We begin by building a set of anatomical patterns from medical images, as illustrated in Fig. 1a. To extract deep features of each (whole) patient scan, we first train an auto-encoder network with training data, which learns an identical mapping from scan to it-self. Once trained, the latent representation vector from the auto-encoder can be used as an indicator of each patient. We randomly anchor one patient as a reference and search for its nearest neighbors through the entire dataset by computing the L2 distance of the latent representation vectors, resulting in a set of semantically similar patients. As shown in Fig. 1a, due to the consistent and recurring anatomies across these patients, that is, each coordinate contains a unique anatomical pattern, it is feasible to extract similar anatomical patterns according to the coordinates. Hence, we crop patches/cubes (for 2D/3D images) from C number of random but fixed coordinates across this small set of discovered patients, which share similar semantics. Here we compute similarity in patient-level rather than pattern-level to ensure the balance between the diversity and consistency of anatomical patterns. Finally, we assign pseudo labels to these patches/cubes based on their coordinates, resulting in a new dataset, wherein each patch/cube is associated with one of the C classes.

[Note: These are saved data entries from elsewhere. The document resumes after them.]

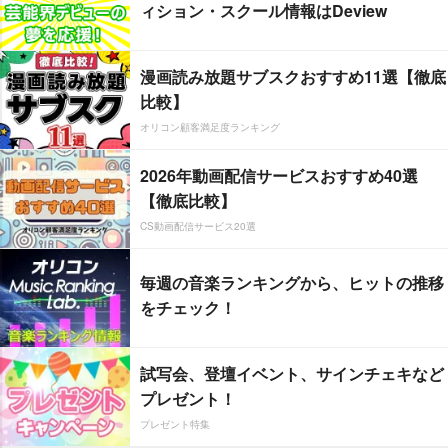
ィション・スクール情報はDeview
漫画読み放題サブスクおすすめ11選【徹底
比較】
オリコン顧客満足度ランキング
2026年動画配信サービスおすすめ40選
【徹底比較】
CS動画配信サービス20選
毎週の音楽ランキングから、ヒットの推移
をチェック！
試写会、登壇イベント、サインチェキなど
プレゼント！
プレゼント特集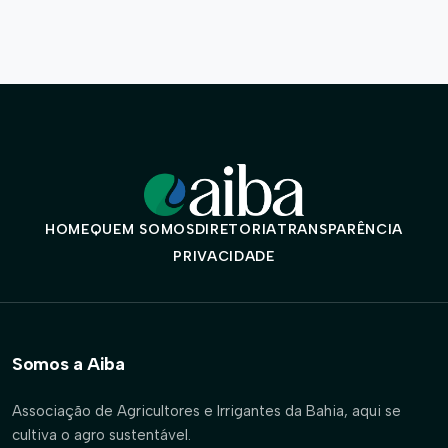
HOME
QUEM SOMOS
DIRETORIA
TRANSPARÊNCIA
PRIVACIDADE
Somos a Aiba
Associação de Agricultores e Irrigantes da Bahia, aqui se
cultiva o agro sustentável.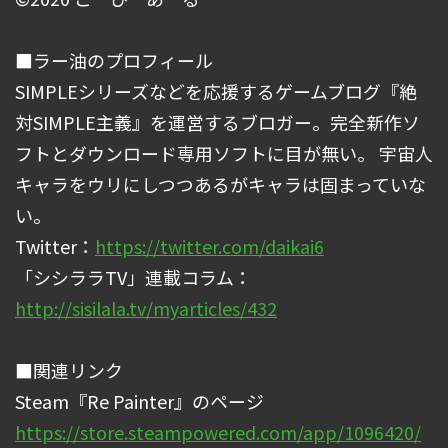
■ラー油のプロフィール
SIMPLEシリーズなどを応援するゲームブログ『絶
対SIMPLE主義』を運営するブロガー。完全新作ソ
フトとダウンロード専用ソフトに目が無い。 宇宙人
キャラをウリにしつつあるがキャラは固まっていな
い。
Twitter：
https://twitter.com/daikai6
「シシララTV」連載コラム：
http://sisilala.tv/myarticles/432
■関連リンク
Steam『Re Painter』のページ
https://store.steampowered.com/app/1096420/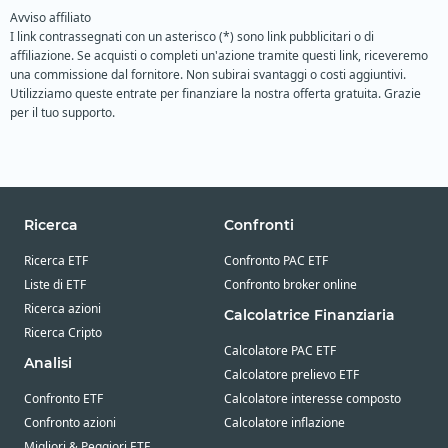
Avviso affiliato
I link contrassegnati con un asterisco (*) sono link pubblicitari o di
affiliazione. Se acquisti o completi un'azione tramite questi link, riceveremo
una commissione dal fornitore. Non subirai svantaggi o costi aggiuntivi.
Utilizziamo queste entrate per finanziare la nostra offerta gratuita. Grazie
per il tuo supporto.
Ricerca
Confronti
Ricerca ETF
Confronto PAC ETF
Liste di ETF
Confronto broker online
Ricerca azioni
Calcolatrice Finanziaria
Ricerca Cripto
Calcolatore PAC ETF
Analisi
Calcolatore prelievo ETF
Confronto ETF
Calcolatore interesse composto
Confronto azioni
Calcolatore inflazione
Migliori & Peggiori ETF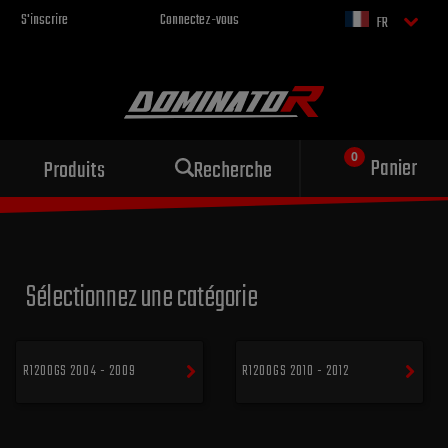
S'inscrire
Connectez-vous
FR
Échappement sportif
Panier
Produits
Recherche
pour votre moto
Sélectionnez une catégorie
R1200GS 2004 - 2009
R1200GS 2010 - 2012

Since the coordinates are randomly selected in the reference patient, some of the anatomical patterns may not be very meaningful for radiologists, yet these patterns are still associated with rich local semantics of the human body. For example, in Fig. 1a, four pseudo labels are defined randomly in the reference patient (top-left most), but as seen, they carry local information of (1) anterior ribs 2–4, (2) anterior ribs 1–3, (3) right pulmonary artery, and (4) LV. Most importantly, by repeating the above self-discovery process, enormous anatomical patterns associated with their pseudo labels can be automatically generated for representation learning in the following stages (refer to Appendix Sec. A).

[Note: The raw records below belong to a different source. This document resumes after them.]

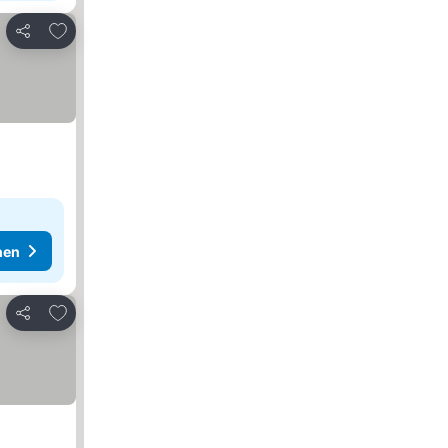
Zu Favoriten hinzufügen
Teilen
hen
Zu Favoriten hinzufügen
Teilen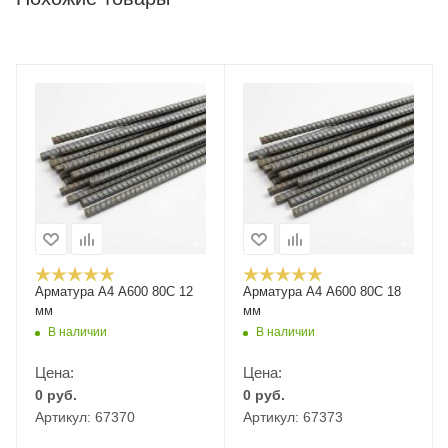
Арматура А4 А600 80С 12
Арматура А4 А600 80С 18
мм
мм
В наличии
В наличии
Цена:
Цена:
0
руб.
0
руб.
Артикул: 67370
Артикул: 67373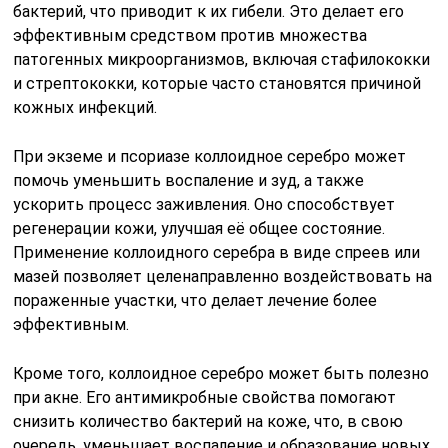
бактерий, что приводит к их гибели. Это делает его
эффективным средством против множества
патогенных микроорганизмов, включая стафилококки
и стрептококки, которые часто становятся причиной
кожных инфекций.
При экземе и псориазе коллоидное серебро может
помочь уменьшить воспаление и зуд, а также
ускорить процесс заживления. Оно способствует
регенерации кожи, улучшая её общее состояние.
Применение коллоидного серебра в виде спреев или
мазей позволяет целенаправленно воздействовать на
пораженные участки, что делает лечение более
эффективным.
Кроме того, коллоидное серебро может быть полезно
при акне. Его антимикробные свойства помогают
снизить количество бактерий на коже, что, в свою
очередь, уменьшает воспаление и образование новых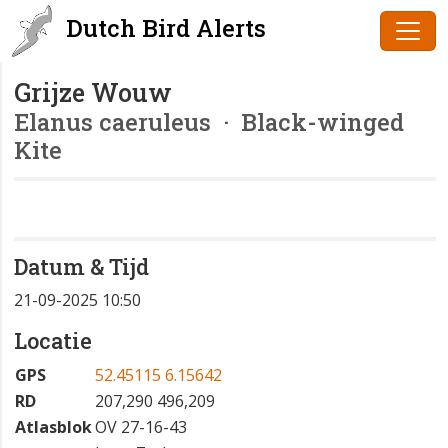
Dutch Bird Alerts
Grijze Wouw
Elanus caeruleus
· Black-winged
Kite
Datum & Tijd
21-09-2025 10:50
Locatie
GPS
52.45115 6.15642
RD
207,290 496,209
Atlasblok
OV 27-16-43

2). Self-classification of anatomical patterns:

After self-discovery of a set of anatomical patterns, we formulate the representation learning as a C-way multi-class classification task. The goal is to encourage models to learn from the recurrent anatomical patterns across patient images, fostering a deep semantically enriched representation. As illustrated in Fig. 1b, the classification branch encodes the input anatomical pattern into a latent space, followed by a sequence of fully-connected (fc) layers, and predicts the pseudo label associated with the pattern. To classify the anatomical patterns, we adopt categorical cross-entropy loss function: $L_{cls} = - \frac{1}{N} \sum_{b = 1}^{N} \sum_{c = 1}^{C} Y_{bc} log P_{bc}$ , where N denotes the batch size; C denotes the number of classes; $Y$ and $P$ represent the ground truth (one-hot pseudo label vector) and the prediction, respectively.

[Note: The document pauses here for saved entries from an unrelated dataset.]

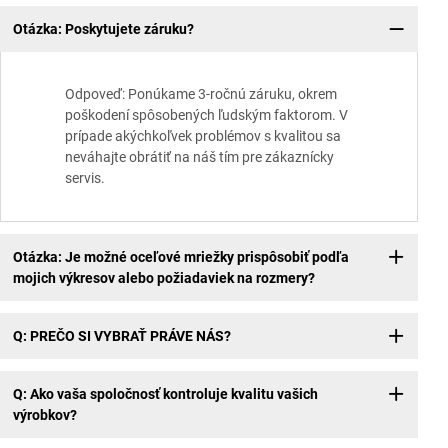
Otázka: Poskytujete záruku?
Odpoveď: Ponúkame 3-ročnú záruku, okrem
poškodení spôsobených ľudským faktorom. V
prípade akýchkoľvek problémov s kvalitou sa
neváhajte obrátiť na náš tím pre zákaznícky
servis.
Otázka: Je možné oceľové mriežky prispôsobiť podľa
mojich výkresov alebo požiadaviek na rozmery?
Q: PREČO SI VYBRAŤ PRÁVE NÁS?
Q: Ako vaša spoločnosť kontroluje kvalitu vašich
výrobkov?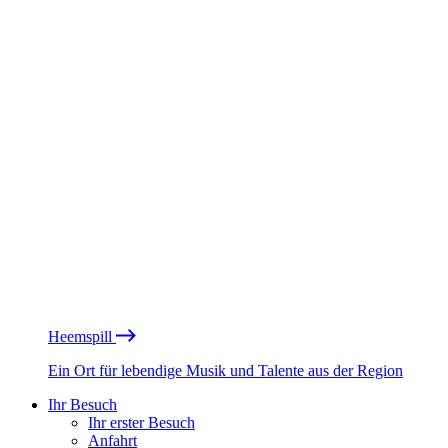
Heemspill
Ein Ort für lebendige Musik und Talente aus der Region
Ihr Besuch
Ihr erster Besuch
Anfahrt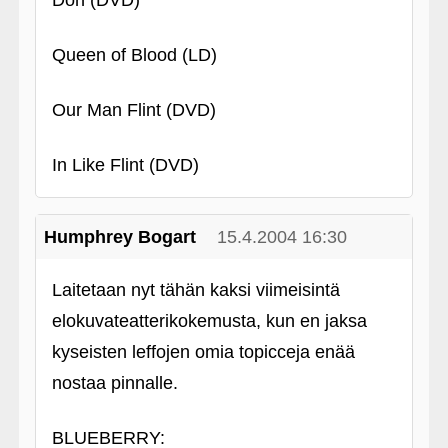
Don (DVD)
Queen of Blood (LD)
Our Man Flint (DVD)
In Like Flint (DVD)
Humphrey Bogart
15.4.2004 16:30
Laitetaan nyt tähän kaksi viimeisintä
elokuvateatterikokemusta, kun en jaksa
kyseisten leffojen omia topicceja enää
nostaa pinnalle.
BLUEBERRY: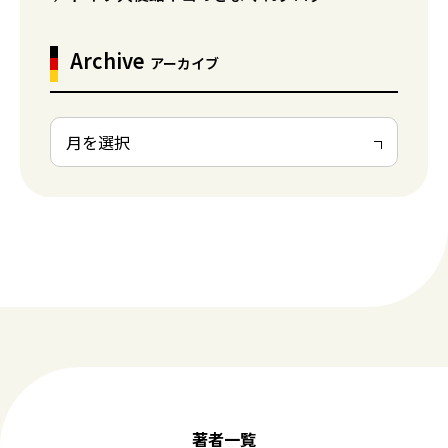
Archive
アーカイブ
著者一覧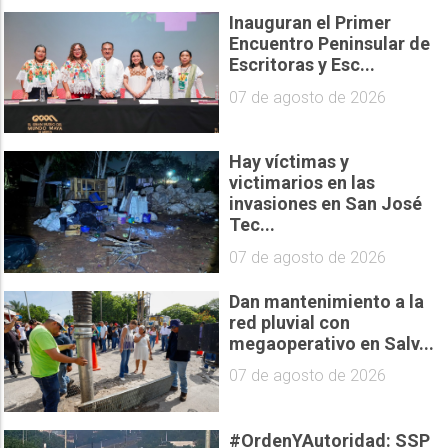
Inauguran el Primer
Encuentro Peninsular de
Escritoras y Esc...
07 de agosto de 2026
Hay víctimas y
victimarios en las
invasiones en San José
Tec...
07 de agosto de 2026
Dan mantenimiento a la
red pluvial con
megaoperativo en Salv...
07 de agosto de 2026
#OrdenYAutoridad: SSP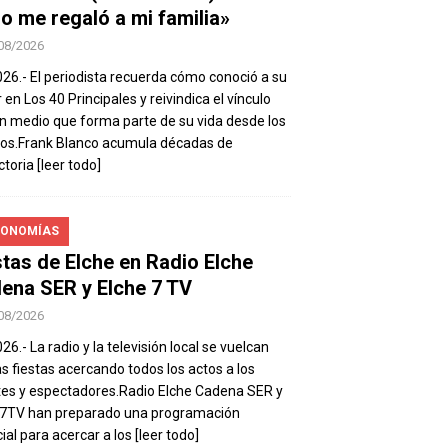
io me regaló a mi familia»
08/2026
026.- El periodista recuerda cómo conoció a su
 en Los 40 Principales y reivindica el vínculo
n medio que forma parte de su vida desde los
os.Frank Blanco acumula décadas de
ctoria
[leer todo]
ONOMÍAS
stas de Elche en Radio Elche
ena SER y Elche 7 TV
08/2026
26.- La radio y la televisión local se vuelcan
as fiestas acercando todos los actos a los
es y espectadores.Radio Elche Cadena SER y
e7TV han preparado una programación
ial para acercar a los
[leer todo]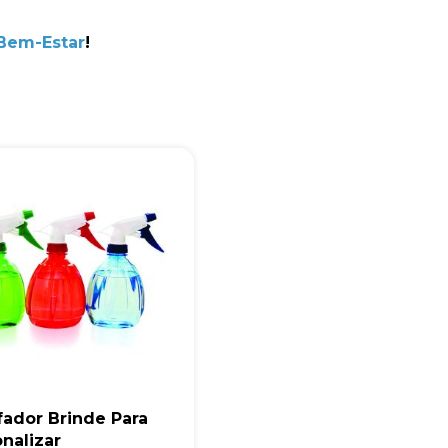
+55
 Bem-Estar
!
Eu concordo em receber comunicações.
A nossa empresa está comprometida a proteger e respeitar sua
privacidade, utilizaremos seus dados apenas para fins de
marketing. Você pode alterar suas preferências a qualquer
momento.
Iniciar conversa
fador Brinde Para
nalizar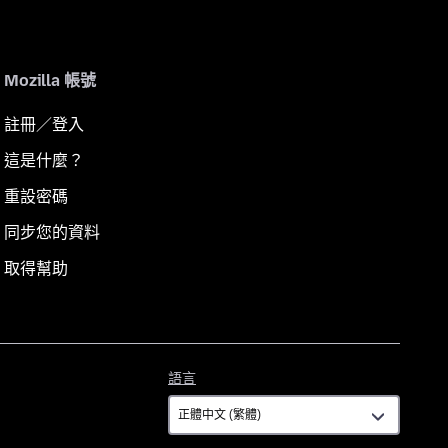
Mozilla 帳號
註冊／登入
這是什麼？
重設密碼
同步您的資料
取得幫助
語
語言
言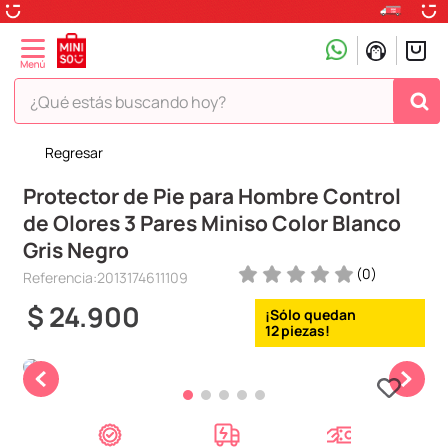
¿Qué estás buscando hoy?
Regresar
TÉRMINOS MÁS BUSCADOS
Protector de Pie para Hombre Control
1
.
peluche
de Olores 3 Pares Miniso Color Blanco
2
.
hello kitty
Gris Negro
3
.
snoopy
(
0
)
Referencia
:
2013174611109
4
.
ositos cariñositos
$
24
.
900
12
5
.
termo
6
.
disney
7
.
termos
8
.
toy story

3). Self-restoration of anatomical patterns:

The objective of self-restoration is for the model to learn different sets of visual representation by recovering original anatomical patterns from the transformed ones. We adopt the transformations proposed in Models Genesis [25], i.e., non-linear, local-shuffling, out-painting, and in-painting (refer to Appendix Sec. B). As shown in Fig. 1c, the restoration branch encodes the input transformed anatomical pattern into a latent space and decodes back to the original resolution, with an aim to recover the original anatomical pattern from the transformed one. To let Semantic Genesis restore the transformed anatomical patterns, we compute L2 distance between original pattern and reconstructed pattern as loss function: $L_{rec} = \frac{1}{N} \sum_{i = 1}^{N} ‖ {X_{i} - X_{i}^{'} ‖}_{2}$ , where N, $X$ and $X^{'}$ denote the batch size, ground truth (original anatomical pattern) and reconstructed prediction, respectively.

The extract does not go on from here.